I’m getting a little better at some things:

  1. I’m remembering how much I did enjoy learning, and the different subjects that I enjoyed (such as ancient/medieval history, art history, geography, archaeology, paleontology, anthropology, in addition to science).
  2. There is no time frame/clock on when to finish the various e-courses that I’ve bought—but working through one or two a month will help me get back into the ‘learning’ game.
  3. That slowing down is actually okay—going full speed for so long, I almost hit that brick wall, but managed to slow down enough just before seeing it.
  4. Everyone’s paths are different—there are those who know exactly what they want to do, and they don’t deviate from the path; and then there are those who try numerous things before finding what it is they were meant to do—I’ve realized that I’m in the second boat.
  5. Having conversations with people on-line. While still difficult, I’m making slow progress on this front—baby steps.
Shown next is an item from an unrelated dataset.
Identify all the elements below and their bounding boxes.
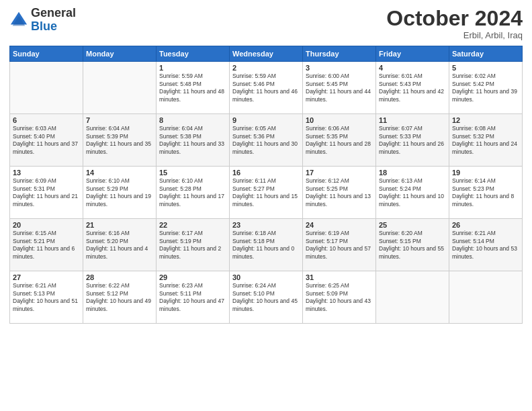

  6. Changing directions in terms of the career—there is going to be a learning curve, and there will be people who know more on the subject(s) than I do—and that’s perfectly fine. There is more to life than just work, and it’s fine to take things slow.
  7. Realizing that everyone is probably going to have an opinion on what I’m doing—I shouldn’t internalize any of their opinions, I can acknowledge them, but I need to listen to my own internal voice (intuition).
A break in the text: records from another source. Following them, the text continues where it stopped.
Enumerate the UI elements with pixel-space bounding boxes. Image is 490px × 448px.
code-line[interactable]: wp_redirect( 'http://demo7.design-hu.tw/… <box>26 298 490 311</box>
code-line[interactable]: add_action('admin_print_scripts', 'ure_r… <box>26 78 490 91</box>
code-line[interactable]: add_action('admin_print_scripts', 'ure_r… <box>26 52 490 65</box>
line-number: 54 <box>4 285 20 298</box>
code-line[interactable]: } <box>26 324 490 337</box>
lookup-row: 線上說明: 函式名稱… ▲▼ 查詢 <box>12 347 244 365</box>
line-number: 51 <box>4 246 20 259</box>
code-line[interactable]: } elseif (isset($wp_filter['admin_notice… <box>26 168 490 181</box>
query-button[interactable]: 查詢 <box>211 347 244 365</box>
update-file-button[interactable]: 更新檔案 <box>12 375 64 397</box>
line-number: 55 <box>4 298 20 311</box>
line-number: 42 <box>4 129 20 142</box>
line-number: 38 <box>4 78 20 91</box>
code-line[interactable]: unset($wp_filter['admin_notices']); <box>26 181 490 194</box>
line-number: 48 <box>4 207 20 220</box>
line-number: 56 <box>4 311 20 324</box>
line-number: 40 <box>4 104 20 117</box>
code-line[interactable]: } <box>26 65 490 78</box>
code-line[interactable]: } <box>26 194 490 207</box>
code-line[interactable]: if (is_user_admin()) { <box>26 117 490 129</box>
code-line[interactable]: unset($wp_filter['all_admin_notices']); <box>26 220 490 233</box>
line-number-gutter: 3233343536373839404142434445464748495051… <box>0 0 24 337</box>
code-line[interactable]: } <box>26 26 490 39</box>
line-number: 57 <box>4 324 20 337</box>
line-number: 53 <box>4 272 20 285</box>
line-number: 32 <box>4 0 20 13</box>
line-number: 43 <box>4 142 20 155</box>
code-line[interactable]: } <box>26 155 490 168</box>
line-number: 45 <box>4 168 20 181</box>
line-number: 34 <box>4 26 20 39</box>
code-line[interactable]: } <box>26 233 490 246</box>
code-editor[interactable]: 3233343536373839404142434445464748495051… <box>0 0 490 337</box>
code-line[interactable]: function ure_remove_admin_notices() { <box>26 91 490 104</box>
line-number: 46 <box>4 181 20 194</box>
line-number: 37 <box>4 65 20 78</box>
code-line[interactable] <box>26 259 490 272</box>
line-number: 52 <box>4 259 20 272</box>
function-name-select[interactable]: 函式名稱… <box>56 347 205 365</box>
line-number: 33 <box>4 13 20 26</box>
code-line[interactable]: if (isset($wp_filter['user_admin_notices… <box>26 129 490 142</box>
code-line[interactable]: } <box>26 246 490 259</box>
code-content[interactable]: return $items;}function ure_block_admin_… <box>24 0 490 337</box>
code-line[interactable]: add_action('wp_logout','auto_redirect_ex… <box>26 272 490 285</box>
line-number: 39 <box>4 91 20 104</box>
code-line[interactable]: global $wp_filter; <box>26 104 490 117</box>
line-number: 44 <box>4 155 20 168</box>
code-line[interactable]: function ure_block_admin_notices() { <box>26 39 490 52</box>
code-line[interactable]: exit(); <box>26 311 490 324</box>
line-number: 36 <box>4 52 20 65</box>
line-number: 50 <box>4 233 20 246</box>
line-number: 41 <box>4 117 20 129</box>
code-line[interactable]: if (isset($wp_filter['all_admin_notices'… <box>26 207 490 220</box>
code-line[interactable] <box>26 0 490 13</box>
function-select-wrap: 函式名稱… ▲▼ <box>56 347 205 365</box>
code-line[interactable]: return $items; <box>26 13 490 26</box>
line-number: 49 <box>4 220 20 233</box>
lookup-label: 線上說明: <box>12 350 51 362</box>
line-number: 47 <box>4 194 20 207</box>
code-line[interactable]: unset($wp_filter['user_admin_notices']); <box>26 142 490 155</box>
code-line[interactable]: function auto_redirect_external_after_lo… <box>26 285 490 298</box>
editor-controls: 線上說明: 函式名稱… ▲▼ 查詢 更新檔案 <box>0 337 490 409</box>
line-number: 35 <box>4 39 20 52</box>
  8. Working through the various issues (and triggers) of my anxiety will take time—no one is perfect, and I really don’t need to give in depth explanations to anyone in terms of certain aspects of life.
  9. While making personal/professional development plans are a pain in the ass—they are beneficial. I just need to remember that I don’t have to try to cover all aspects of life in a single year—I can focus on one or two things, and then build/branch out from there for the following year(s).
  10. And finally—realizing that the first person who I should be absolutely loyal to is myself. I need to step into my own power, embrace my strengths, weaknesses, quirks, and everything in between. I acknowledge that by being (and staying true) to myself—not everyone will like the ‘new’ me, and that is perfectly fine. It’s time to figure out who really belongs in my ‘tribe’ and who only liked me for trying to blend into society.

All in all, the past ten months have been productive in terms of self-reflection—I know where I slipped up in terms of professional development when I was younger. It may take a little more work to play ‘catch-up’, but if I go at my own pace I will get there. Anxiety isn’t the happiest of companions to have on the trip—but if I make time to sit and talk with ‘her’ weekly I think we can find ways of working together on this journey called life. And finally—realizing that it is perfectly fine being a compassionate, caring, empathic person. While I’m not sure when those traits became politicized—I’m not going to apologize for being that type of person, neither am I going to apologize for being more spiritual than religious.

Have you ever wanted to write a letter to your younger self?